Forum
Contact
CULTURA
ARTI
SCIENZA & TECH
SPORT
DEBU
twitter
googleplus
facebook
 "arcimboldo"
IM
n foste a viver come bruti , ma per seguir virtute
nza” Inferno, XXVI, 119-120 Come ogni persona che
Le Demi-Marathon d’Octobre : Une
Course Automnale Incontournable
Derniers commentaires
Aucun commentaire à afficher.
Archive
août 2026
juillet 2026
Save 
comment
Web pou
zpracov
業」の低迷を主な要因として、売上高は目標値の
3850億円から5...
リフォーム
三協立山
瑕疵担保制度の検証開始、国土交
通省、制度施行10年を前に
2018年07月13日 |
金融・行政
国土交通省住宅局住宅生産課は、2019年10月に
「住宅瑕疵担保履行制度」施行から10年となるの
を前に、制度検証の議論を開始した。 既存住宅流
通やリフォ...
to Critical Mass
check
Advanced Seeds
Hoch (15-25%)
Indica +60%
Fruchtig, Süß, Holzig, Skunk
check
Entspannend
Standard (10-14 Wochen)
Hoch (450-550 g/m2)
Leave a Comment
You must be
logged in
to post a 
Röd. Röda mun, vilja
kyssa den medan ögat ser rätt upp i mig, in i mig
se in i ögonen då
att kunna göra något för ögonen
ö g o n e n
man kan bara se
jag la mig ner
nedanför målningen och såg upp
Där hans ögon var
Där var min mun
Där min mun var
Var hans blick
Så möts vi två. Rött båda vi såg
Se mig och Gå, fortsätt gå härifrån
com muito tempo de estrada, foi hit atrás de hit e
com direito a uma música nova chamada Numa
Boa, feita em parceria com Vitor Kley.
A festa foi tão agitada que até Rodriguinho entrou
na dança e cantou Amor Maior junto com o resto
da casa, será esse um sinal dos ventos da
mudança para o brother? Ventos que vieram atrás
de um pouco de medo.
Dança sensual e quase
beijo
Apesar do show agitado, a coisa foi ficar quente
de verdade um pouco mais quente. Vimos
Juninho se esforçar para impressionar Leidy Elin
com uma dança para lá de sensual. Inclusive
--------------------------------
Everything in the listing needs to be duplicated exactly, line for line.

Forum
Contact
CULTURA
ARTI
SCIENZA & TECH
SPORT
DEBU
twitter
googleplus
facebook
 "arcimboldo"
IM
n foste a viver come bruti , ma per seguir virtute
nza” Inferno, XXVI, 119-120 Come ogni persona che
Le Demi-Marathon d’Octobre : Une
Course Automnale Incontournable
Derniers commentaires
Aucun commentaire à afficher.
Archive
août 2026
juillet 2026
Save 
comment
Web pou
zpracov
業」の低迷を主な要因として、売上高は目標値の
3850億円から5...
リフォーム
三協立山
瑕疵担保制度の検証開始、国土交
通省、制度施行10年を前に
2018年07月13日 |
金融・行政
国土交通省住宅局住宅生産課は、2019年10月に
「住宅瑕疵担保履行制度」施行から10年となるの
を前に、制度検証の議論を開始した。 既存住宅流
通やリフォ...
to Critical Mass
check
Advanced Seeds
Hoch (15-25%)
Indica +60%
Fruchtig, Süß, Holzig, Skunk
check
Entspannend
Standard (10-14 Wochen)
Hoch (450-550 g/m2)
Leave a Comment
You must be
logged in
to post a 
Röd. Röda mun, vilja
kyssa den medan ögat ser rätt upp i mig, in i mig
se in i ögonen då
att kunna göra något för ögonen
ö g o n e n
man kan bara se
jag la mig ner
nedanför målningen och såg upp
Där hans ögon var
Där var min mun
Där min mun var
Var hans blick
Så möts vi två. Rött båda vi såg
Se mig och Gå, fortsätt gå härifrån
com muito tempo de estrada, foi hit atrás de hit e
com direito a uma música nova chamada Numa
Boa, feita em parceria com Vitor Kley.
A festa foi tão agitada que até Rodriguinho entrou
na dança e cantou Amor Maior junto com o resto
da casa, será esse um sinal dos ventos da
mudança para o brother? Ventos que vieram atrás
de um pouco de medo.
Dança sensual e quase
beijo
Apesar do show agitado, a coisa foi ficar quente
de verdade um pouco mais quente. Vimos
Juninho se esforçar para impressionar Leidy Elin
com uma dança para lá de sensual. Inclusive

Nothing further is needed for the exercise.